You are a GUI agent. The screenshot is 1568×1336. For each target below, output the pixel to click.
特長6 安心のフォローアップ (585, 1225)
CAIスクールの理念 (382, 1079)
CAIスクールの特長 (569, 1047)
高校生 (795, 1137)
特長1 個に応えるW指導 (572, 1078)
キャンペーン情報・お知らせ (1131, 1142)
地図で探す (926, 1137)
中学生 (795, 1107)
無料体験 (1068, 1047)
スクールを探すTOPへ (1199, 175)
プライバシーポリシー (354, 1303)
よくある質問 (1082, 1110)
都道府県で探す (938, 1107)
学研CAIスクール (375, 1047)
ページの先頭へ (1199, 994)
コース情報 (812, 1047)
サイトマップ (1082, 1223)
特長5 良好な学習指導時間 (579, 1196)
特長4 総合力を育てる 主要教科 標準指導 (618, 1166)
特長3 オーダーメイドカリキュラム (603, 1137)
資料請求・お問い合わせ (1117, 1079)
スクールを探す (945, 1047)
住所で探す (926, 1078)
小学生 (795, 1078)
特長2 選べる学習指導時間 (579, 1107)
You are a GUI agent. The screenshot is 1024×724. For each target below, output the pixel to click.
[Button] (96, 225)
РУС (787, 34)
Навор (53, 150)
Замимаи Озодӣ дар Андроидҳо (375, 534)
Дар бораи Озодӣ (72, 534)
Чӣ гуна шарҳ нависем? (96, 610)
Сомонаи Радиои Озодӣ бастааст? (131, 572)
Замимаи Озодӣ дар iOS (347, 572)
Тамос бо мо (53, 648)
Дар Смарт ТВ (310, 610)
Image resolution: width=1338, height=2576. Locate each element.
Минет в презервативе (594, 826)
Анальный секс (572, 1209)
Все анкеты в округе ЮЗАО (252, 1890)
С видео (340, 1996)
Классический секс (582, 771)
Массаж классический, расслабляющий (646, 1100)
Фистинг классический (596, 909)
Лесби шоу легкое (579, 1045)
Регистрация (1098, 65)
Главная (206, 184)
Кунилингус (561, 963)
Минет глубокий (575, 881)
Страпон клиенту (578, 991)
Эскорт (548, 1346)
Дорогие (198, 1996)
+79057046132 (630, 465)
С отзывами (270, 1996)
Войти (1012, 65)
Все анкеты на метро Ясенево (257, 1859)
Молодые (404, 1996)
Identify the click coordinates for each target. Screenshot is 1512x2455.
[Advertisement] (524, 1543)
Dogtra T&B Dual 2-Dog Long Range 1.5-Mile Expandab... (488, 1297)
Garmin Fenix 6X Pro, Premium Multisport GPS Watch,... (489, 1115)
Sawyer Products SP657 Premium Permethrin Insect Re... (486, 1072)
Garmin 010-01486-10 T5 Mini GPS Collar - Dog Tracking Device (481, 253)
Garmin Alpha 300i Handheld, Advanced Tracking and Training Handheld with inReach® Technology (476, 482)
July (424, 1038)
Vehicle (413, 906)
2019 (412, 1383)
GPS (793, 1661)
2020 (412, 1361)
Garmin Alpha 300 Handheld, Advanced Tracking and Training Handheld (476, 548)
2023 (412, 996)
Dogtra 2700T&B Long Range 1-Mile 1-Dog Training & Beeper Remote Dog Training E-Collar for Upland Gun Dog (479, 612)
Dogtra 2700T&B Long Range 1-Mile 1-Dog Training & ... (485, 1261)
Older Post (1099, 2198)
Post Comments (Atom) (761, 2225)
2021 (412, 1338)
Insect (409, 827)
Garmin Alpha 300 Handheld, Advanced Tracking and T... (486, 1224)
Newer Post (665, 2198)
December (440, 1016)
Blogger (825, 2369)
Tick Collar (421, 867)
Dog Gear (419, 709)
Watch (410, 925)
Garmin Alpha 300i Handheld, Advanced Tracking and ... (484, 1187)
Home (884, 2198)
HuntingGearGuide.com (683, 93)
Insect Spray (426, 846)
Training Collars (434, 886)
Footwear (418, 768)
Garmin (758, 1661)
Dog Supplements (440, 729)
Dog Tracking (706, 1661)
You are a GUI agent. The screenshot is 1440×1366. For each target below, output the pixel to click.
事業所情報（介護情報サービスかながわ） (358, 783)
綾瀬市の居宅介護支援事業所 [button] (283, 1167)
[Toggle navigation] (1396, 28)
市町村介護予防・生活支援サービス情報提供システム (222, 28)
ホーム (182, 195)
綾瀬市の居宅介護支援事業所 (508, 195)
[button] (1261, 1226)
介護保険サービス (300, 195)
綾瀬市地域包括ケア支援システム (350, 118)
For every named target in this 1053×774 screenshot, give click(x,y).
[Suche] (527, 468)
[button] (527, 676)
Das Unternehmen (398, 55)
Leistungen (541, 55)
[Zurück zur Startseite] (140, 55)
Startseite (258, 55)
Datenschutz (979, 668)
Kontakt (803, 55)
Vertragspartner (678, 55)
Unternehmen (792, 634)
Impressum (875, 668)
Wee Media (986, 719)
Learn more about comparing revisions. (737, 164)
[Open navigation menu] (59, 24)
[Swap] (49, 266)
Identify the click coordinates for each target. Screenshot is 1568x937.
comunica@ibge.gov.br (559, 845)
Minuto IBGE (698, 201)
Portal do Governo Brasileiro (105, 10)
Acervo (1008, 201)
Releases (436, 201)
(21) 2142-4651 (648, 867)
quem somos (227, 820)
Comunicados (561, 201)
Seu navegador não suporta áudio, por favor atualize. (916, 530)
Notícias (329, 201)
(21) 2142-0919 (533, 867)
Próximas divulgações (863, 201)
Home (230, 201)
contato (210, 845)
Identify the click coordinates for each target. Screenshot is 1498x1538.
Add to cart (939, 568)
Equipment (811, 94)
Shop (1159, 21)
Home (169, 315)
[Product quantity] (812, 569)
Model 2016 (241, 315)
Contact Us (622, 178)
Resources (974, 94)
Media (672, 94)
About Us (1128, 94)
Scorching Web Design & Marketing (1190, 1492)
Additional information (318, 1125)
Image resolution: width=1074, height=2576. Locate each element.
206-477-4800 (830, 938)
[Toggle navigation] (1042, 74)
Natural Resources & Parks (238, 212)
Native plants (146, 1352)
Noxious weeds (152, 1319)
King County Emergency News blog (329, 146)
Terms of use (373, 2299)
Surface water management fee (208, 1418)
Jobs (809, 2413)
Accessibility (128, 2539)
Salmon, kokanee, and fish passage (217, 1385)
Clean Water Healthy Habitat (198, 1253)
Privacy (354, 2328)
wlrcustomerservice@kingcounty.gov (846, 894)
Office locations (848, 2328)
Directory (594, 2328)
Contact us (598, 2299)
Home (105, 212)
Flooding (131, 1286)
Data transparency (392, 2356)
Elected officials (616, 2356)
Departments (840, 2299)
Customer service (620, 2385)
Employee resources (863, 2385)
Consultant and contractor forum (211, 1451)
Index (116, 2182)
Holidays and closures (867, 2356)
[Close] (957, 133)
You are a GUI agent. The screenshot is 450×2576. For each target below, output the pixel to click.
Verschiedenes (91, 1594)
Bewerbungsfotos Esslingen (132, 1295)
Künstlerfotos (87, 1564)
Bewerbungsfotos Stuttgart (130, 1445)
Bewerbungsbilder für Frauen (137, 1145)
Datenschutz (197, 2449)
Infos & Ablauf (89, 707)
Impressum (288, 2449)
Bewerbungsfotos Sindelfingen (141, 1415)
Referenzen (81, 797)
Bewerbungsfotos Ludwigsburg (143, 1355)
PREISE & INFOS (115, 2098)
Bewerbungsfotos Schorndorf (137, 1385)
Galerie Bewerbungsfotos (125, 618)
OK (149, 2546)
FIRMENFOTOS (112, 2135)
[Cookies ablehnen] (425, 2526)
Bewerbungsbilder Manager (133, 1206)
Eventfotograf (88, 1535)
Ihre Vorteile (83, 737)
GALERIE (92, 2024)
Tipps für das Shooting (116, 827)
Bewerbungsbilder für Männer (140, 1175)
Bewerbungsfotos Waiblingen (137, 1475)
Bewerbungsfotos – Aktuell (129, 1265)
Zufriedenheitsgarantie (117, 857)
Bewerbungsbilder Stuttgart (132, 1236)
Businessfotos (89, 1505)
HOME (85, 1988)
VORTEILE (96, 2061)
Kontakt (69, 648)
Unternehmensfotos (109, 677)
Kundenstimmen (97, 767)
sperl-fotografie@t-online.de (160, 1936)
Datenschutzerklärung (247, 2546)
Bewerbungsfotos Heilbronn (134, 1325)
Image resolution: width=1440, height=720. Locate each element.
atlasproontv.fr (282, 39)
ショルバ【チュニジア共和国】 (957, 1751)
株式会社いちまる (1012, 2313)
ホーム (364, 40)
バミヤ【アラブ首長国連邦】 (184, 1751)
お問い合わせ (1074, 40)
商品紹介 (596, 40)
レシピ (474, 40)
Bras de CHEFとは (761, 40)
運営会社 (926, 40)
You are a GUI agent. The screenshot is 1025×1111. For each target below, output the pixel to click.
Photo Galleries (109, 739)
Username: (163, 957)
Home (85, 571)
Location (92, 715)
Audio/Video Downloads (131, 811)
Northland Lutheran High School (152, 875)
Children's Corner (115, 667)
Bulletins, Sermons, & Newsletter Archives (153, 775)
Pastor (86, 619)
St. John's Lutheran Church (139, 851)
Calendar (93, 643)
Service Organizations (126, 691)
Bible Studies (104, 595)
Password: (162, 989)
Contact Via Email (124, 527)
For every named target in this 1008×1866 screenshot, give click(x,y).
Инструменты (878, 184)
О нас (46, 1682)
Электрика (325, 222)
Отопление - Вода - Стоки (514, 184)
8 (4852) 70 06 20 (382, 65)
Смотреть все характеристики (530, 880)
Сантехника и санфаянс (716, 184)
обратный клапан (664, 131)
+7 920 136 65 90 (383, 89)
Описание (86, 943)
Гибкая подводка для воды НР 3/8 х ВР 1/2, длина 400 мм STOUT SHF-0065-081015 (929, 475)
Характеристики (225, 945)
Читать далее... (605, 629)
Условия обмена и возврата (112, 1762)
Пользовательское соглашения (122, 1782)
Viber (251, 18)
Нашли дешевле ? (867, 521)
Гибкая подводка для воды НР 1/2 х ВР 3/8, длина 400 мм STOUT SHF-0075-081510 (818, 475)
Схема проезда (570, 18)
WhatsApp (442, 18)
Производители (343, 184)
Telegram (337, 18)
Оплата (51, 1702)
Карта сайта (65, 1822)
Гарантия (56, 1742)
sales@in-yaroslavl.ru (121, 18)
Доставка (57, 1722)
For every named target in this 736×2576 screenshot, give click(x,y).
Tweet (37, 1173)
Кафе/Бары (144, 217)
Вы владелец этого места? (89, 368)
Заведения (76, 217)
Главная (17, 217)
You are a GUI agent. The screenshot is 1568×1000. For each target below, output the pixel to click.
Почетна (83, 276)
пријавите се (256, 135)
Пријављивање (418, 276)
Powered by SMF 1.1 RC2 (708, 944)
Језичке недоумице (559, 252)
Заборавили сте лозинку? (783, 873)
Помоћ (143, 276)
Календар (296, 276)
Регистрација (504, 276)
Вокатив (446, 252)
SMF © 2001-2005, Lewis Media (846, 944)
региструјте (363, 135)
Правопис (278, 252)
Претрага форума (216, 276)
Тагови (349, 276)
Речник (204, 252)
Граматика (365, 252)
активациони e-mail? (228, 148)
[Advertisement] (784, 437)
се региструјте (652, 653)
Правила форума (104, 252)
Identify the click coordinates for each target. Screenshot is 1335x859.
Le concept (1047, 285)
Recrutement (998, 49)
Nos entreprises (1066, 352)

→ **Your objective**
In the listing above, find the line containing "GALERIE (92, 2024)" and the line containing "Описание (86, 943)", then retype both and every line between them exactly, with nothing else.

→ **Answer section**
GALERIE (92, 2024)
Tipps für das Shooting (116, 827)
Bewerbungsbilder für Männer (140, 1175)
Bewerbungsfotos Waiblingen (137, 1475)
Bewerbungsfotos – Aktuell (129, 1265)
Zufriedenheitsgarantie (117, 857)
Bewerbungsbilder Stuttgart (132, 1236)
Businessfotos (89, 1505)
HOME (85, 1988)
VORTEILE (96, 2061)
Kontakt (69, 648)
Unternehmensfotos (109, 677)
Kundenstimmen (97, 767)
sperl-fotografie@t-online.de (160, 1936)
Datenschutzerklärung (247, 2546)
Bewerbungsfotos Heilbronn (134, 1325)
Image resolution: width=1440, height=720. Locate each element.
atlasproontv.fr (282, 39)
ショルバ【チュニジア共和国】 (957, 1751)
株式会社いちまる (1012, 2313)
ホーム (364, 40)
バミヤ【アラブ首長国連邦】 (184, 1751)
お問い合わせ (1074, 40)
商品紹介 (596, 40)
レシピ (474, 40)
Bras de CHEFとは (761, 40)
運営会社 (926, 40)
You are a GUI agent. The screenshot is 1025×1111. For each target below, output the pixel to click.
Photo Galleries (109, 739)
Username: (163, 957)
Home (85, 571)
Location (92, 715)
Audio/Video Downloads (131, 811)
Northland Lutheran High School (152, 875)
Children's Corner (115, 667)
Bulletins, Sermons, & Newsletter Archives (153, 775)
Pastor (86, 619)
St. John's Lutheran Church (139, 851)
Calendar (93, 643)
Service Organizations (126, 691)
Bible Studies (104, 595)
Password: (162, 989)
Contact Via Email (124, 527)
For every named target in this 1008×1866 screenshot, give click(x,y).
Инструменты (878, 184)
О нас (46, 1682)
Электрика (325, 222)
Отопление - Вода - Стоки (514, 184)
8 (4852) 70 06 20 (382, 65)
Смотреть все характеристики (530, 880)
Сантехника и санфаянс (716, 184)
обратный клапан (664, 131)
+7 920 136 65 90 (383, 89)
Описание (86, 943)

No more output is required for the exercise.